Rapid technological developments in the last 2 decades have brought new challenges for the protection of personal data. The scale of data sharing and collecting has grown exponentially, sometimes taking place on a global level, and individuals are increasingly making personal information publicly available. The economic and social integration resulting from the functioning of the internal market has also led to a substantial increase in cross-border flows of data. To take all these developments into account and promote the digital economy, there is a need to ensure a high level of protection of personal data, while at the same time allowing for the free movement of such data within the EU.   
In the case of personal data used for law enforcement purposes, there is a growing need for authorities in the member states to process and exchange data as part of the fight against transnational crime and terrorism. In this context, clear and consistent rules on data protection at EU level are fundamental to improving cooperation between those authorities.
Source: European Council.

The enforcement was triggered by an announcement that Google planned to replace product-specific privacy policies with single, overarching terms without notifying users ahead of time. An investigation by the Article 29 Working Party, an advisory body comprised of DPAs from 28 European member states, ruled that Google’s privacy policy violated the European Data Privacy Directive because users were not informed of what data would be collected, or why, and data retention timelines were not public.

Regulatory skirmishes like that will force companies to consider data privacy compliance more seriously as they plot business moves. Europe is simply the biggest example, not the only one.

“The data security laws in the EU are complex, with non-EU countries beginning to follow suit,” says Meena Elliot, chief legal officer at Aviat Networks, a $350 million maker of wireless transmission systems. “Google is facing challenges concerning the EU’s views on the right to be forgotten from the Web. At the moment, there is no such requirement in the United States.”

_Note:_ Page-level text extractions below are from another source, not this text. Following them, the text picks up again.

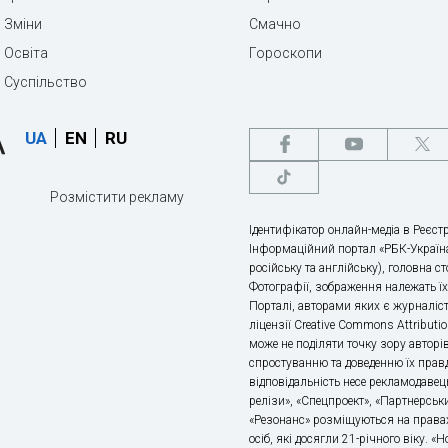
Зміни
Смачно
Освіта
Гороскопи
Суспільство
UA
EN
RU
Розмістити рекламу
Ідентифікатор онлайн-медіа в Реєстр
Інформаційний портал «РБК-Україна
російську та англійську), головна с
Фотографії, зображення належать ї
Порталі, авторами яких є журналіс
ліцензії Creative Commons Attributio
може не поділяти точку зору авторі
спростуванню та доведенню їх правд
відповідальність несе рекламодавец
релізи», «Спецпроект», «Партнерськи
«Резонанс» розміщуються на правах
осіб, які досягли 21-річного віку. 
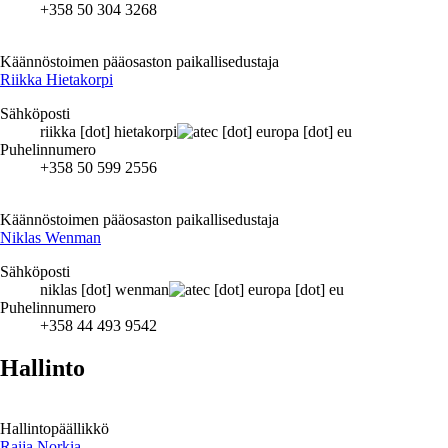
+358 50 304 3268
Käännöstoimen pääosaston paikallisedustaja
Riikka Hietakorpi
Sähköposti
riikka
[dot]
hietakorpi
ec
[dot]
europa
[dot]
eu
Puhelinnumero
+358 50 599 2556
Käännöstoimen pääosaston paikallisedustaja
Niklas Wenman
Sähköposti
niklas
[dot]
wenman
ec
[dot]
europa
[dot]
eu
Puhelinnumero
+358 44 493 9542
Hallinto
Hallintopäällikkö
Raija Norkia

But Google has been facing intense heat, especially from France. Recently the company received a formal notice from CNIL calling for Google to delist links from all European versions of Google Search and all global versions as well.

In response, Google argues that while European law enforces the right to be forgotten, its scope is limited and can’t be applied globally. In fact, content (read: data) that is illegal in one country may be legal in another—one more challenge that companies face as they grapple with data privacy compliance.

“Google’s stance in this case means a lot for compliance officers, and it serves as a warning for companies as they expand into new regions,” de Guzman says. “It shows that the chief compliance officer constantly needs to be aware of new legal developments and have strong policies in place as governments around the world roll out new or more stringent data privacy laws.”

“The compliance function has dramatically evolved over the years,” Blake says. “Now we are engaging more in IT solutions that help to protect customer information.  Although the functions between compliance, IT, and information security are still somewhat separated, we work very closely with these areas to have a sense of the overall controls in place to protect consumer and employee data.”